Translated from Spanish by Yvette Siegert
For Raúl Gustavo Aguirre
This mania of knowing myself an angel,
without a death in which to live me,
without piety for my name
or for my bones that sob as they wander.
And who doesn’t have a love?
And who doesn’t delight in a field of poppies?
And who doesn’t possess some fire, some death,
or some fear, something horrible,
though full of feathers,
though full of smiles?
This sinister delirium of loving a shadow.
The shadow doesn’t die.
And my love
only embraces the thing that flows
like lava up from hell:
a quiet loggia,
ghosts at sweet erection,
priests made of foam,
and above all, the angels,
angels beautiful as knives
that rise up at night
as hope’s devastations.
Alejandra Pizarnik (1936–1972) was a leading voice in twentieth-century Latin American poetry. Born in Argentina to Russian-Jewish immigrants, Pizarnik studied at the University of Buenos Aires and the Sorbonne. Known primarily as a poet, Pizarnik also published reviews, translations, theatre, and short works of experimental prose, and left behind a literary diary that reflects her debt to Kafka, Artaud, and Michaux. She died of an apparent drug overdose at the age of thirty-six.

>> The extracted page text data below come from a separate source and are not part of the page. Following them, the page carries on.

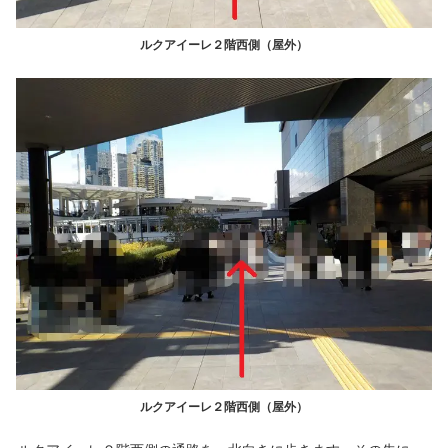
ルクアイーレ２階西側（屋外）
ルクアイーレ２階西側（屋外）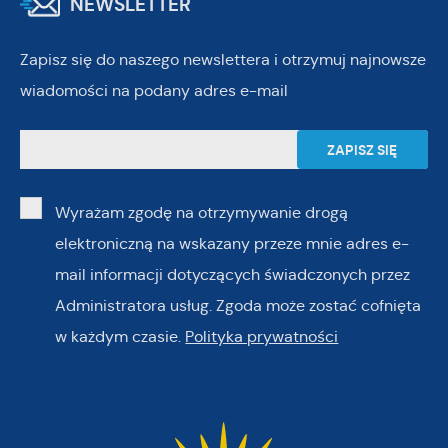
NEWSLETTER
Zapisz się do naszego newslettera i otrzymuj najnowsze
wiadomości na podany adres e-mail
Wyrażam zgodę na otrzymywanie drogą
elektroniczną na wskazany przeze mnie adres e-
mail informacji dotyczących świadczonych przez
Administratora usług. Zgoda może zostać cofnięta
w każdym czasie.
Polityka prywatności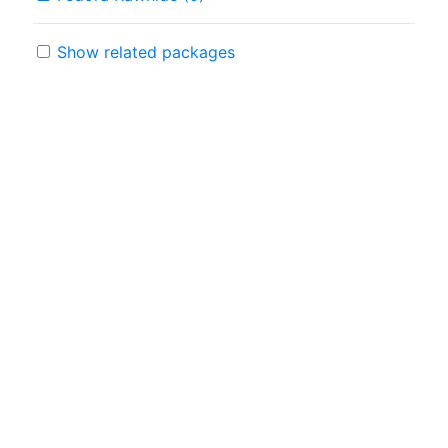
Show related packages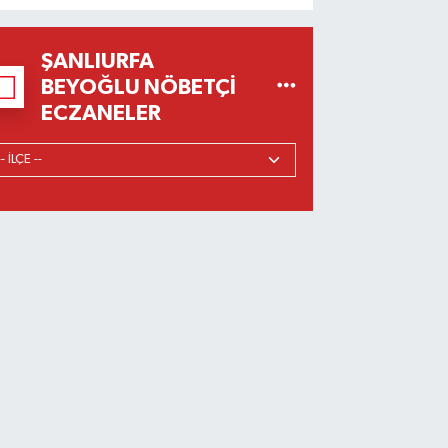
ŞANLIURFA
BEYOĞLU NÖBETÇI
ECZANELER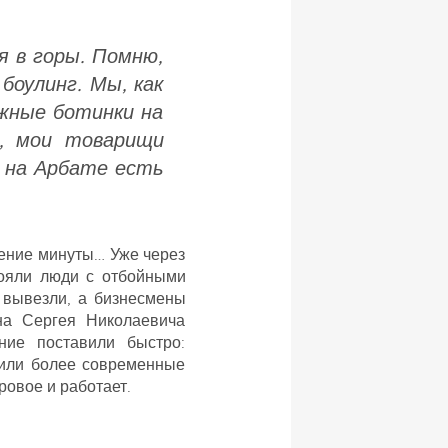
я в горы. Помню,
боулинг. Мы, как
ыжные ботинки на
я, мои товарищи
с на Арбате есть
чение минуты… Уже через
тояли люди с отбойными
 вывезли, а бизнесмены
на Сергея Николаевича
ие поставили быстро:
нили более современные
ровое и работает.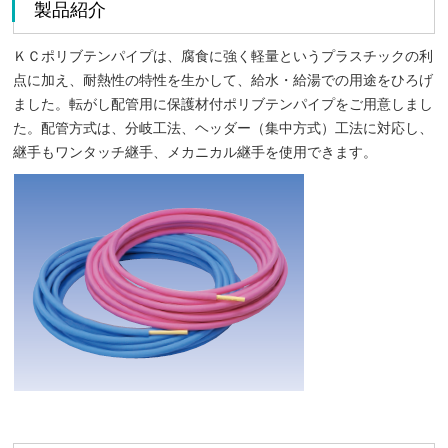
製品紹介
ＫＣポリブテンパイプは、腐食に強く軽量というプラスチックの利
点に加え、耐熱性の特性を生かして、給水・給湯での用途をひろげ
ました。転がし配管用に保護材付ポリブテンパイプをご用意しまし
た。配管方式は、分岐工法、ヘッダー（集中方式）工法に対応し、
継手もワンタッチ継手、メカニカル継手を使用できます。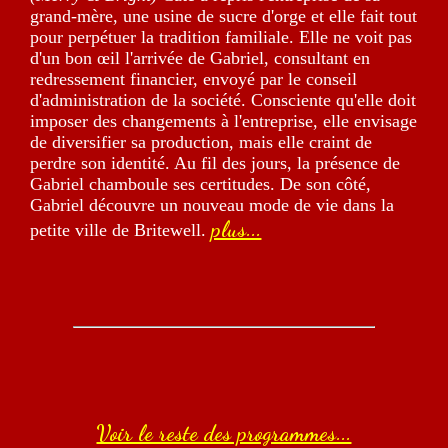
grand-mère, une usine de sucre d'orge et elle fait tout
pour perpétuer la tradition familiale. Elle ne voit pas
d'un bon œil l'arrivée de Gabriel, consultant en
redressement financier, envoyé par le conseil
d'administration de la société. Consciente qu'elle doit
imposer des changements à l'entreprise, elle envisage
de diversifier sa production, mais elle craint de
perdre son identité. Au fil des jours, la présence de
Gabriel chamboule ses certitudes. De son côté,
Gabriel découvre un nouveau mode de vie dans la
plus...
petite ville de Britewell.
Voir le reste des programmes...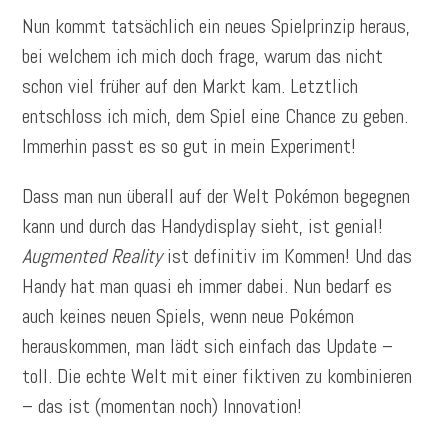
Nun kommt tatsächlich ein neues Spielprinzip heraus,
bei welchem ich mich doch frage, warum das nicht
schon viel früher auf den Markt kam. Letztlich
entschloss ich mich, dem Spiel eine Chance zu geben.
Immerhin passt es so gut in mein Experiment!
Dass man nun überall auf der Welt Pokémon begegnen
kann und durch das Handydisplay sieht, ist genial!
Augmented Reality
ist definitiv im Kommen! Und das
Handy hat man quasi eh immer dabei. Nun bedarf es
auch keines neuen Spiels, wenn neue Pokémon
herauskommen, man lädt sich einfach das Update –
toll. Die echte Welt mit einer fiktiven zu kombinieren
– das ist (momentan noch) Innovation!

Yvette Siegert’s poetry and translations have appeared in Circumference, Guernica, Chelsea, Stonecutter, and Aufgabe. She has edited for The New Yorker and the United Nations, and taught at Columbia University and Baruch College of the City University of New York. She received a PEN Heim/NYSCA Grant and a Literature Fellowship from the National Endowment for the Arts for her translations of the collected works of Alejandra Pizarnik.